- **Exercise input**
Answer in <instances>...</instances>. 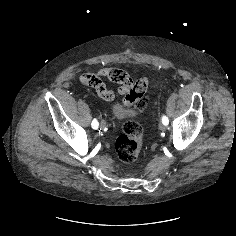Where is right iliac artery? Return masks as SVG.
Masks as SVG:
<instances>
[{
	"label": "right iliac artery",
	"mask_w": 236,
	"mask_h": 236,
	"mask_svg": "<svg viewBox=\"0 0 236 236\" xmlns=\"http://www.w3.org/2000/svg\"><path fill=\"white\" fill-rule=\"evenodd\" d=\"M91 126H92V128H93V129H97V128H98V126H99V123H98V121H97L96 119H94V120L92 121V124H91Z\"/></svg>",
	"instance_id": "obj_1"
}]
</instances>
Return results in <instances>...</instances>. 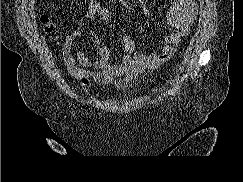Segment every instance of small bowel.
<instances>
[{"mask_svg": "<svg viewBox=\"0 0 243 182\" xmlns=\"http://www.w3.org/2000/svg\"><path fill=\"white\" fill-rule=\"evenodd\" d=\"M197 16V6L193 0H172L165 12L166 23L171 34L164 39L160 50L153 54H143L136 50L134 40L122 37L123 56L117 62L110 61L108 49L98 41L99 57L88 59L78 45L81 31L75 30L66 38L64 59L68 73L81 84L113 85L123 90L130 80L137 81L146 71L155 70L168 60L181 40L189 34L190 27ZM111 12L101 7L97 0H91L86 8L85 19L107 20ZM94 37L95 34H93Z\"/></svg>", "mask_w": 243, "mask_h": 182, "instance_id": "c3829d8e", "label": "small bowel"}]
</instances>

--

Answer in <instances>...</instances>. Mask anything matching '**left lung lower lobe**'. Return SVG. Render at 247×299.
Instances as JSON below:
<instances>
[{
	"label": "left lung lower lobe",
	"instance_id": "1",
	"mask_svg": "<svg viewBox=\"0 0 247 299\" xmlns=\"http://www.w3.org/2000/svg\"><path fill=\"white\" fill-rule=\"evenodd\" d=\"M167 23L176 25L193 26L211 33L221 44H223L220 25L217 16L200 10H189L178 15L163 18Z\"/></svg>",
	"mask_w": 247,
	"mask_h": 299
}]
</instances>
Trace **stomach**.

...

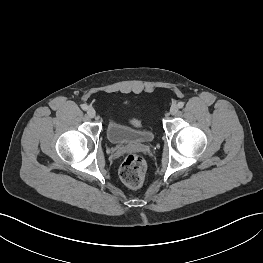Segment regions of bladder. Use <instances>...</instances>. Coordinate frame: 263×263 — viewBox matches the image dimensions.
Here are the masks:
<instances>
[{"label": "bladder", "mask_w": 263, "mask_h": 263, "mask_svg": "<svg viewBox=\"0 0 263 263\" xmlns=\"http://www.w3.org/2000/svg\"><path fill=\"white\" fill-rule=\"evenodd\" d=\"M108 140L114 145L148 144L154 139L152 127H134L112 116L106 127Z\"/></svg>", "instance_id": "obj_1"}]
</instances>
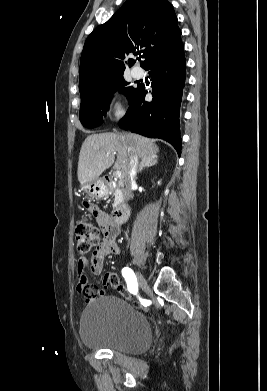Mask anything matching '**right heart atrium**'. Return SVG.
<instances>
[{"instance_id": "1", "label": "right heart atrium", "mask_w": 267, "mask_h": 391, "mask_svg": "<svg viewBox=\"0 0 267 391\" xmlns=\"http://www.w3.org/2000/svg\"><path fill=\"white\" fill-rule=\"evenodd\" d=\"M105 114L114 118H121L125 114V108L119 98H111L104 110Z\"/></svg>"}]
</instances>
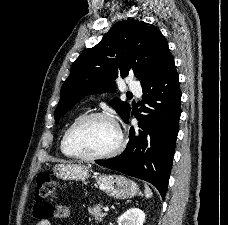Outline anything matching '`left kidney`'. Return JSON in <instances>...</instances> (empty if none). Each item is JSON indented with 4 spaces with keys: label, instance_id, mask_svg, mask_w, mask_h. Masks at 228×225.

- **Work to be completed**
There is a line with "Answer in <instances>...</instances>. Mask" and a line with "Trace **stomach**." above. Copy exactly those two lines and all lines between them, with nothing else.

- **Solution to the exercise**
Answer in <instances>...</instances>. Mask anything matching '**left lung lower lobe**'. Return SVG. Render at 247×299.
Instances as JSON below:
<instances>
[{
	"label": "left lung lower lobe",
	"instance_id": "1",
	"mask_svg": "<svg viewBox=\"0 0 247 299\" xmlns=\"http://www.w3.org/2000/svg\"><path fill=\"white\" fill-rule=\"evenodd\" d=\"M167 23L176 25L193 26L211 33L221 44H223L220 25L217 16L200 10H189L178 15L163 18Z\"/></svg>",
	"mask_w": 247,
	"mask_h": 299
}]
</instances>
Trace **stomach**.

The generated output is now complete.